8. Inclusion of a diagnostic stick with a diode will simplify alignment of upstream components. Calibration of this diode periodically will allow for an accurate measure of incident photon flux onto the sample. Delicate reference samples could be included here to protect them and in combination with a laser measuring system could improve beamline calibration procedures.
9. An inline viewer, in concert with laser alignment, will improve sample alignment. This will also allow for optical images to be collected synchronously with X-ray data.
10. A larger beamline window will be needed to accommodate the inline viewer. Trials to determine the optimum design will form part of the concept design phase.
11. A larger beamline window will be a greater failure risk for the beamline. A protective shutter, interlocked to the hutch door, will ameliorate most of this risk as the most likely breakage is when users are in the vicinity.
We propose to design and build automated sample delivery systems for I22 for the materials science communities. In order to do this we need to establish a test facility for developing this automation. As a secondary benefit the lab developemnt will also give us a facility for integrating User equipment into EPICS/GDA and for carrying out experimental protocol trials. This infrastructure capability will include fitting out the development room with a cut down mock-up of the essential beamline equipment including breadboards, motorised stages, geobricks and some of the data acquisition infrastructure as well as a dedicated, fully featured, GDA and EPICS environment.

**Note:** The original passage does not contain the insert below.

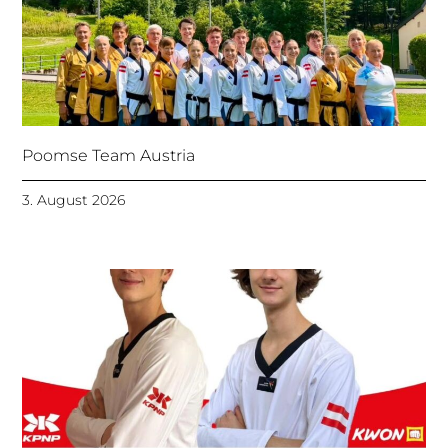
Poomse Team Austria
3. August 2026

While this is an urgent need for I22 a facility of this type would also benefit other beamline groups around Diamond and time will be taken during the development phase to gather user requirements from these teams so ultimately we have a sample environment development lab capable of supporting all users of Diamond.
This project, to sequentially repolish the two bimorph mirrors of I22 while keeping the beamline operational with Diamond’s spare bimorph mirror, is now complete.
I22’s bimorph mirrors were in the first batch of bimorph mirrors received by Diamond. They appear to have suffered from surface damage at the piezo ceramic junctions during their early life cycle. As such it was initially impossible to fully optimise the performance of the I22 beamline to deliver the variable focus expected. It also prevented full exploitation of the Micro Focus end station on I22. Repolishing of the two I22 mirrors has seen significant improvements for I22 with this modest upgrade.
Both mirrors have now been repolished and have lead to significantly improved focusing capability. The results for the VFM are shown below
This upgrade enables I22 to work in grazing incidence mode for thin film materials and includes a hexapod sample platform and environmental chamber together with a remodelled SAXS detector platform with multiple beamstops for direct, reflected and specular beams.
This project has now delivered a replacment Silicon pixel based system for the final gas based detector on I22, HOTWAXS. I22 has purchased a 21 module device in L shaped geometry with P3 technology from Dectris. This gives I22 some 2D capability in simultaneous 2D SAXS/WAXS measurements.
The project has included the purchase of the detector and infrastructural changes to I22 to accommodate the new in vacuum detector shape.